Nothing but the lines from the top of the data to the line holding "und verbergt sie" should be printed, word for word and both ends included; leave the pictures out.

Segment Start: Data

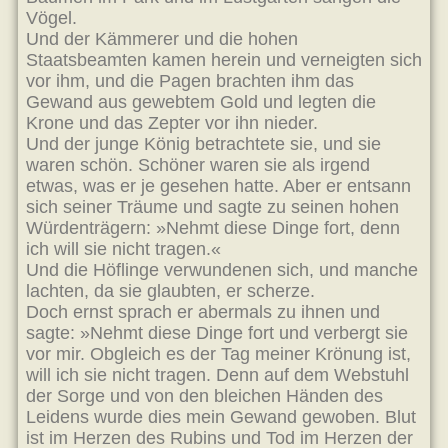
Vögel.
Und der Kämmerer und die hohen
Staatsbeamten kamen herein und verneigten sich
vor ihm, und die Pagen brachten ihm das
Gewand aus gewebtem Gold und legten die
Krone und das Zepter vor ihn nieder.
Und der junge König betrachtete sie, und sie
waren schön. Schöner waren sie als irgend
etwas, was er je gesehen hatte. Aber er entsann
sich seiner Träume und sagte zu seinen hohen
Würdenträgern: »Nehmt diese Dinge fort, denn
ich will sie nicht tragen.«
Und die Höflinge verwundenen sich, und manche
lachten, da sie glaubten, er scherze.
Doch ernst sprach er abermals zu ihnen und
sagte: »Nehmt diese Dinge fort und verbergt sie
vor mir. Obgleich es der Tag meiner Krönung ist,
will ich sie nicht tragen. Denn auf dem Webstuhl
der Sorge und von den bleichen Händen des
Leidens wurde dies mein Gewand gewoben. Blut
ist im Herzen des Rubins und Tod im Herzen der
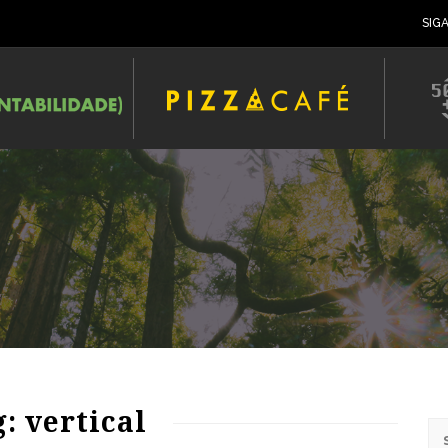
SIG
: vertical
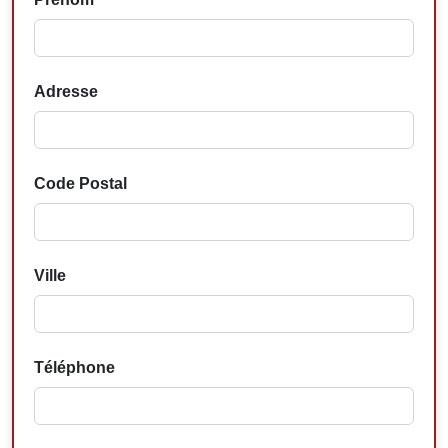
Adresse
Code Postal
Ville
Téléphone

Segment End: Data

**Solution to the problem:**
Vögel.
Und der Kämmerer und die hohen
Staatsbeamten kamen herein und verneigten sich
vor ihm, und die Pagen brachten ihm das
Gewand aus gewebtem Gold und legten die
Krone und das Zepter vor ihn nieder.
Und der junge König betrachtete sie, und sie
waren schön. Schöner waren sie als irgend
etwas, was er je gesehen hatte. Aber er entsann
sich seiner Träume und sagte zu seinen hohen
Würdenträgern: »Nehmt diese Dinge fort, denn
ich will sie nicht tragen.«
Und die Höflinge verwundenen sich, und manche
lachten, da sie glaubten, er scherze.
Doch ernst sprach er abermals zu ihnen und
sagte: »Nehmt diese Dinge fort und verbergt sie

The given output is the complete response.